2577 sayılı İdari Yargılama Usulü Kanunu’nun 31. maddesinin yargılama giderleri konusunda yollama yaptığı 6100 sayılı Hukuk Muhakemeleri Kanunu’nun 323. maddesinde, avukatlık ücretinin yargılama giderlerine dahil olduğu; 326. maddesinde ise, avukatlık ücretinin de aralarında bulunduğu yargılama giderlerinin, aleyhine hüküm verilen taraftan alınmasına karar verileceği belirtilmiştir.
Taraf vekillerinin, hangi aşamada olursa olsun dava takibi ile görevlendirilmesi halinde, vekille temsil edilme hukukunun ve vekilin de yasal yetki ve sorumluluklarının devreye gireceği, bu muhataplık ve vekalet ilişkisinin yargılamanın seyrini değiştirebileceği, ayrıca uyuşmazlığın kanun yolları aşamasını takip sorumluluğu da göz önüne alındığında, avukatlık asgari ücret tarifesinde öngörülen ücrete hak kazanılacağı açıktır.
Diğer taraftan, re’sen araştırma ilkesinin geçerli olduğu idari yargıda, davalı idarelerce savunmanın süresinde verilmemiş olması, dosyanın tekemmül ederek karara bağlanması ve sadece süresinde verilecek savunma dilekçeleriyle talep edilebilecek hakların karşılanması açılarından önem arz etmekte olup; devam eden yargılama sırasında, süresinden sonra da olsa verdikleri savunma dilekçeleriyle yargılamaya katkıda bulunan ve vekil sıfatıyla davalı idareleri temsil eden, bu suretle de hukuki yardımda bulunan avukatların, davalı idare lehine sonuçlanan davada avukatlık ücretinden mahrum edilmesinin hukuki bir dayanağı da bulunmamaktadır.
Somut olayda, davalı idareleri temsil eden hukuk müşavirleri/avukatlar tarafından, her ne kadar yasal süresi içinde savunma dilekçesi sunulmamış ise de, dava savunma dilekçeleri ve eklerinde sunulan bilgi ve belgeler doğrultusunda karara bağlanmış, davada davalı idareler avukatları ile temsil edilmiş, kanun yolu aşamalarında davalı idareleri temsil eden vekillerin davayı takip sorumluluğu devam etmiş ve bu kapsamda dosyaya temyiz dilekçeleri sunulmuştur.
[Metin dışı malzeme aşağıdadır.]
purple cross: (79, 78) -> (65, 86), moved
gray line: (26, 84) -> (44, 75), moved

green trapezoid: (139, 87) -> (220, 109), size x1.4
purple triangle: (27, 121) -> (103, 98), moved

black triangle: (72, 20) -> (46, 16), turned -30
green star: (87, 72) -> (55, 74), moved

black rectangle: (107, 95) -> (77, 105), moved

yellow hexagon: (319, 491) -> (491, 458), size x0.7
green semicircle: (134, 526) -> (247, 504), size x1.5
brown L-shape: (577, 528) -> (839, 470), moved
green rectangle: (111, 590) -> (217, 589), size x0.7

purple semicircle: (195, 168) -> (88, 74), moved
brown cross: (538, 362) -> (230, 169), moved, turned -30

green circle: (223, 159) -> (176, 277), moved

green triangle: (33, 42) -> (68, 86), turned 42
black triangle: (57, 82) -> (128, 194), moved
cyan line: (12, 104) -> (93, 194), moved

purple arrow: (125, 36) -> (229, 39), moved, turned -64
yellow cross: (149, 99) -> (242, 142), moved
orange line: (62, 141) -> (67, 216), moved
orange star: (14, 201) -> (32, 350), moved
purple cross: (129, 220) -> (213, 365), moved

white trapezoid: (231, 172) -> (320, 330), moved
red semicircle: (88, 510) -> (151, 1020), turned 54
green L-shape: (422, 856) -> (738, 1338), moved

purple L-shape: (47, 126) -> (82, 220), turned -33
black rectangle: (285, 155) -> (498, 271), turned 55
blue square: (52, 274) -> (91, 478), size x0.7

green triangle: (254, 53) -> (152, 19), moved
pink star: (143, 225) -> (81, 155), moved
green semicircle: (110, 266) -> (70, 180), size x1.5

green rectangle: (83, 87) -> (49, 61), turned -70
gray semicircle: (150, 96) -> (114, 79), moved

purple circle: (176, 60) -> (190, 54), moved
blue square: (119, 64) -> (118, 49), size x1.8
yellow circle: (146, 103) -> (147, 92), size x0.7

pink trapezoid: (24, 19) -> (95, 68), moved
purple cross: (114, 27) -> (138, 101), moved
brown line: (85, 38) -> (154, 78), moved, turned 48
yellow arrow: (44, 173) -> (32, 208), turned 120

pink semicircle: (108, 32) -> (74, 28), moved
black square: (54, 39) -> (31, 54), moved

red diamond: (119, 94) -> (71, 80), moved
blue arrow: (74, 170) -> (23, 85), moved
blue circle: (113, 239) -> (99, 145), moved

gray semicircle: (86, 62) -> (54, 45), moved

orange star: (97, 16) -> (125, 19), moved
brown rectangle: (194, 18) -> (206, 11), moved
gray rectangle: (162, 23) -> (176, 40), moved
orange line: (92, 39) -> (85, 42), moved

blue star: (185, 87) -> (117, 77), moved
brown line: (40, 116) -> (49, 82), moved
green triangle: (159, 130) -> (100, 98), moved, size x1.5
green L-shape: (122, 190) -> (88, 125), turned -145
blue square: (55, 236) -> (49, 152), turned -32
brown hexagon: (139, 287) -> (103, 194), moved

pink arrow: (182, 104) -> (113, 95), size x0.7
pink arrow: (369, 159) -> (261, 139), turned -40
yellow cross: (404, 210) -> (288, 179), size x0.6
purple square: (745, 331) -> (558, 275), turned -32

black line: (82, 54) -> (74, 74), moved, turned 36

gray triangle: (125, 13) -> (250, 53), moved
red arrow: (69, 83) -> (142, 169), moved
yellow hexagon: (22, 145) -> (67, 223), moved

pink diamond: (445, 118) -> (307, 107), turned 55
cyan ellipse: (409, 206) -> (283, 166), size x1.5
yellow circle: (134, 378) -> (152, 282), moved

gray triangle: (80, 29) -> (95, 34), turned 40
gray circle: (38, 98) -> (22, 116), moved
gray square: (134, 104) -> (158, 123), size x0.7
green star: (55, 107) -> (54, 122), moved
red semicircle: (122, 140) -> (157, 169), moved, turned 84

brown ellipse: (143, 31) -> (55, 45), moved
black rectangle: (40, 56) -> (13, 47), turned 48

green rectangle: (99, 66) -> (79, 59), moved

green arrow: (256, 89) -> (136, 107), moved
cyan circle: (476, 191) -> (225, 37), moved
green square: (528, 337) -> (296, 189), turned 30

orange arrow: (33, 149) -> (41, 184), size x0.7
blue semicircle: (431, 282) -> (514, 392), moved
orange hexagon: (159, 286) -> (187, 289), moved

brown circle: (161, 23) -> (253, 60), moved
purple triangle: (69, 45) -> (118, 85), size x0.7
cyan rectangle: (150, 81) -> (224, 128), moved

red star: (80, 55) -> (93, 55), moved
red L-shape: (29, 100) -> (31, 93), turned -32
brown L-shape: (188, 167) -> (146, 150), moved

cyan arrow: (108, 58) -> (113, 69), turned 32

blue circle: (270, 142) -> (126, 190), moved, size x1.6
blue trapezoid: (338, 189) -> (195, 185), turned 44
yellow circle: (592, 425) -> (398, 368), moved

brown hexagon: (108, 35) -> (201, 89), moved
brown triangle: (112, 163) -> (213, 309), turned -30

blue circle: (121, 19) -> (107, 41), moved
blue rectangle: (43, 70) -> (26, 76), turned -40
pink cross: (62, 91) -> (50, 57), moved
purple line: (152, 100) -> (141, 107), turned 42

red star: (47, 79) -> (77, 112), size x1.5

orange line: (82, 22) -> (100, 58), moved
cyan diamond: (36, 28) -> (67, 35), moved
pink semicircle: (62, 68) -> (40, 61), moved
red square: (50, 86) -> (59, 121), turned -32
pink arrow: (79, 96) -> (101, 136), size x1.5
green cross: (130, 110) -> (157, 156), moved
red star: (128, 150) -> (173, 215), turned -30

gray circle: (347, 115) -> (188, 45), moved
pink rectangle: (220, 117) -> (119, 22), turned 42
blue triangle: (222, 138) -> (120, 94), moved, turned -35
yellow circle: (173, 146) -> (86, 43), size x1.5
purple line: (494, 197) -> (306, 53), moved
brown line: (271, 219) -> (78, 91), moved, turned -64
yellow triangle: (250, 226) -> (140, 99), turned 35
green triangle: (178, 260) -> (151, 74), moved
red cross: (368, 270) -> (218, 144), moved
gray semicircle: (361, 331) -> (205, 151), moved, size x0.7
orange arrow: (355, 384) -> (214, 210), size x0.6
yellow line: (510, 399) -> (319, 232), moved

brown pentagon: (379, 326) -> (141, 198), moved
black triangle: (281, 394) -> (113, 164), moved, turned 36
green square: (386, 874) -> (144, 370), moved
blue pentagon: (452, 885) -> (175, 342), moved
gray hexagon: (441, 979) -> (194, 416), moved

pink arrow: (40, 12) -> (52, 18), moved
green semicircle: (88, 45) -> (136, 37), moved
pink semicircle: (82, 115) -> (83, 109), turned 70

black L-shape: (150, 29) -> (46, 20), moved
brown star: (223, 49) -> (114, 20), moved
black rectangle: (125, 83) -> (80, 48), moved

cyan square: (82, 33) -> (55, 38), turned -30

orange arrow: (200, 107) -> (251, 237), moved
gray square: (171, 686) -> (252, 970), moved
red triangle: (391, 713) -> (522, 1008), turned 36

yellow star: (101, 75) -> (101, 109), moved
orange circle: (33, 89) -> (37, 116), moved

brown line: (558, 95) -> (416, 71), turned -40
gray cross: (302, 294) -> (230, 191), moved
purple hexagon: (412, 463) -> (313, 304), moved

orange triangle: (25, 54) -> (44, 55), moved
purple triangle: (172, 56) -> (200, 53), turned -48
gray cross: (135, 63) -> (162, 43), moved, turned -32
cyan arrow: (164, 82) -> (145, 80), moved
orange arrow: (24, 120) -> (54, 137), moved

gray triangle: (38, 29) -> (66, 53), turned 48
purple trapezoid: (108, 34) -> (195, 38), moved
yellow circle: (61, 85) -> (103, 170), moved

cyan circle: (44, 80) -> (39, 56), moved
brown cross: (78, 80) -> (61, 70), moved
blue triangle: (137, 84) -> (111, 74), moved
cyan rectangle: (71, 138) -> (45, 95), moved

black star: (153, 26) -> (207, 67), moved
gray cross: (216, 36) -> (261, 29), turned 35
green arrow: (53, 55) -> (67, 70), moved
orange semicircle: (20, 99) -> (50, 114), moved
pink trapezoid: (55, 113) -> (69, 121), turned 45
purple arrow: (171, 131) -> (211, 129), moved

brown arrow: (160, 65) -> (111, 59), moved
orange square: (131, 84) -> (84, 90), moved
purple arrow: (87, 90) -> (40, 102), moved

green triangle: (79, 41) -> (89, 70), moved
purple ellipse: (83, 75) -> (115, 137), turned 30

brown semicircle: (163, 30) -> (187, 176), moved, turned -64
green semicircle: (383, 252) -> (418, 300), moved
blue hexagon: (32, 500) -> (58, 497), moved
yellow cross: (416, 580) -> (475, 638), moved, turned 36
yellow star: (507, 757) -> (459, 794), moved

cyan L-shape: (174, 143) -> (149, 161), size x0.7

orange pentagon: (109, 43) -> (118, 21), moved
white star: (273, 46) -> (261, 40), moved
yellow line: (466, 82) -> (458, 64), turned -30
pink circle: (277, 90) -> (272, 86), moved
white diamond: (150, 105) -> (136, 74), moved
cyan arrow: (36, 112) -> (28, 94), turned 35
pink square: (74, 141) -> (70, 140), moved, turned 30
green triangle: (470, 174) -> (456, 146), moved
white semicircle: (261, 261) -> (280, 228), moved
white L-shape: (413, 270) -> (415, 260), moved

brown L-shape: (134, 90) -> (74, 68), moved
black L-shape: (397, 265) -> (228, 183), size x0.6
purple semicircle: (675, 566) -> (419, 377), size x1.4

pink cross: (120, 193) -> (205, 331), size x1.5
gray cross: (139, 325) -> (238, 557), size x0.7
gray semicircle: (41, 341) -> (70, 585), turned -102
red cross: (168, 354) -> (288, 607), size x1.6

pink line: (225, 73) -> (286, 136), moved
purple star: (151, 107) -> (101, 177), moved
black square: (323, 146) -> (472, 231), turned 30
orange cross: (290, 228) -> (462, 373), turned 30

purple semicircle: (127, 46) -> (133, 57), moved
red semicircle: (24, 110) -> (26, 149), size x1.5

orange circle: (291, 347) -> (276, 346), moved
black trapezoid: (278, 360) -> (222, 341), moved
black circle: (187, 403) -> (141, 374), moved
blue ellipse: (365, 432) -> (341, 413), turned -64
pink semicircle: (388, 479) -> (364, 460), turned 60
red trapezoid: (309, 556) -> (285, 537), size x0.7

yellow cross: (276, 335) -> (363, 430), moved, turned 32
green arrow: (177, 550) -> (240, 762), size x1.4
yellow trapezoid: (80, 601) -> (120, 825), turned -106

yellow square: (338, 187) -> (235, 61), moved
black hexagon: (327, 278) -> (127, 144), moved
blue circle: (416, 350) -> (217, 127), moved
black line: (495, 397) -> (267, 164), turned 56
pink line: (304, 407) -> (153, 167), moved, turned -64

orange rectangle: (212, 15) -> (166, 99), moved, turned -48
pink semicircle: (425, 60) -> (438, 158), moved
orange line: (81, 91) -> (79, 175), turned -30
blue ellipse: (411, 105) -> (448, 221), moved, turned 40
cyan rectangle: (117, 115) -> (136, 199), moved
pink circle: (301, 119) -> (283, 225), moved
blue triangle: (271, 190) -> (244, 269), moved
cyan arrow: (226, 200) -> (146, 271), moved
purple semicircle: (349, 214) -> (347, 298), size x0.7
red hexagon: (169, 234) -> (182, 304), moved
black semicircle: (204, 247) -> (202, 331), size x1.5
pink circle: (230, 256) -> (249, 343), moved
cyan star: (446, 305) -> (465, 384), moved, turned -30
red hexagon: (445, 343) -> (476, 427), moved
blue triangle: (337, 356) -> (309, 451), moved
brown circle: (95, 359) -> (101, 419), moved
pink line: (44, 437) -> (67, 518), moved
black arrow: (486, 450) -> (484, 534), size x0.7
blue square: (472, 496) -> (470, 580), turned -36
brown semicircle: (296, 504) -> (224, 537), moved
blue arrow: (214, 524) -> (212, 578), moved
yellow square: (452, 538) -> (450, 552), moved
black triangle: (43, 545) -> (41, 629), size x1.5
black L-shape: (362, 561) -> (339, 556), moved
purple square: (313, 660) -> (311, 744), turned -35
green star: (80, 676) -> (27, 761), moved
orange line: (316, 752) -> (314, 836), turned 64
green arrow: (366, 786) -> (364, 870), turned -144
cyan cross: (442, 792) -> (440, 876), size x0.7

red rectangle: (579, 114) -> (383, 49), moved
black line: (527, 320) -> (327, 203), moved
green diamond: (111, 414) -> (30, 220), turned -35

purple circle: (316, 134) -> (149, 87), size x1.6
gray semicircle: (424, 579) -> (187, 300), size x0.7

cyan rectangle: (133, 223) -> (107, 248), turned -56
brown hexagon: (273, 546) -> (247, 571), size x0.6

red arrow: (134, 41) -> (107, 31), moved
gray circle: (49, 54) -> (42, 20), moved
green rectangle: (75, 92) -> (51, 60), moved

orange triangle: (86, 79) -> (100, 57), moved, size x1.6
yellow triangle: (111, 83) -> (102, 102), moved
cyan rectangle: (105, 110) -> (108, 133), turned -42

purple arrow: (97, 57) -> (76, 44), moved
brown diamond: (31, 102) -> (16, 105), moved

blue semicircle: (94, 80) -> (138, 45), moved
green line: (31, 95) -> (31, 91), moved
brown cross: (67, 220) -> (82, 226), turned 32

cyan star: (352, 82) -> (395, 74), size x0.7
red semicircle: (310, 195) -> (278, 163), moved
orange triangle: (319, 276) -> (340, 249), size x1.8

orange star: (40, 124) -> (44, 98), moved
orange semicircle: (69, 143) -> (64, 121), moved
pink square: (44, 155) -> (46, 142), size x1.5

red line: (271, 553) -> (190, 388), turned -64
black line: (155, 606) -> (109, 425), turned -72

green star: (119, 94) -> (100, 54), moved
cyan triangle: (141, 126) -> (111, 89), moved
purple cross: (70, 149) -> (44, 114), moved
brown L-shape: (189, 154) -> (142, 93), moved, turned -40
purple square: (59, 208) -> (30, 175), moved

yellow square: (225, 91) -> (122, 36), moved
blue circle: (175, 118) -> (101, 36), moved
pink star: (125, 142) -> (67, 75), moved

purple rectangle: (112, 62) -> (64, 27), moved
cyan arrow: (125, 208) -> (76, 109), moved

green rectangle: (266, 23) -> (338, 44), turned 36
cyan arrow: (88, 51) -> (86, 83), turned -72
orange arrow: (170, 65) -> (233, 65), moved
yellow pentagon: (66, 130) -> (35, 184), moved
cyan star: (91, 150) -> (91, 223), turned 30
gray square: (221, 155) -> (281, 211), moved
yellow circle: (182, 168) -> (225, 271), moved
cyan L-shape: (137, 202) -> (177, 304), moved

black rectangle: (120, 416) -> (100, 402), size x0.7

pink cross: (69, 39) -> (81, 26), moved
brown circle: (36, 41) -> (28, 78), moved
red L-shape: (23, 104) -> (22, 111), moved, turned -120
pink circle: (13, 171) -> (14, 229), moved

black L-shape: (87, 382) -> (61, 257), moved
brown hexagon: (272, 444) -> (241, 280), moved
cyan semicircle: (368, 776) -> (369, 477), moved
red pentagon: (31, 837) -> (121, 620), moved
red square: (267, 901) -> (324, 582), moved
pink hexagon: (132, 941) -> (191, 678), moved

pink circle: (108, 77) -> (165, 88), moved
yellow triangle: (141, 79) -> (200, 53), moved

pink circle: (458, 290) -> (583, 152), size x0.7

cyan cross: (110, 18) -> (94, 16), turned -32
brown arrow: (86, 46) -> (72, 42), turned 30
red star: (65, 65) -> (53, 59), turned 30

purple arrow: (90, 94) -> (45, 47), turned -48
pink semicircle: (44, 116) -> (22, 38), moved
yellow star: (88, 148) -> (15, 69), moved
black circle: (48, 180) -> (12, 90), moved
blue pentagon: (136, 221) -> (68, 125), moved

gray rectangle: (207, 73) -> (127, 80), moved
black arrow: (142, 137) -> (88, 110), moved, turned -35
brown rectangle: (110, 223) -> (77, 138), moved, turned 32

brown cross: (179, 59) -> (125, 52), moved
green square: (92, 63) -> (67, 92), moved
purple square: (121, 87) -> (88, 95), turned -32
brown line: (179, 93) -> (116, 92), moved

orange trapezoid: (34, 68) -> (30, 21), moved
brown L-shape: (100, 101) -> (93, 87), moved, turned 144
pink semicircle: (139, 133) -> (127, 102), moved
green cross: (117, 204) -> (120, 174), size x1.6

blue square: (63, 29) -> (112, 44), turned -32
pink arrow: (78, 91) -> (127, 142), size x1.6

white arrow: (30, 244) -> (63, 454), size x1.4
Bu nedenle, uyuşmazlıkta vekil ile temsil olunan davalı idareler lehine Avukatlık Asgari Ücret Tarifesinin zikrolunan hükümleri uyarınca vekalet ücretine hükmedilmesi gerekmektedir.
Bu itibarla, davacının temyiz talebinin kısmen reddi ile, Daire kararının vekalet ücretine ilişkin kısmının onanması gerektiği oyuyla, karara katılmıyoruz.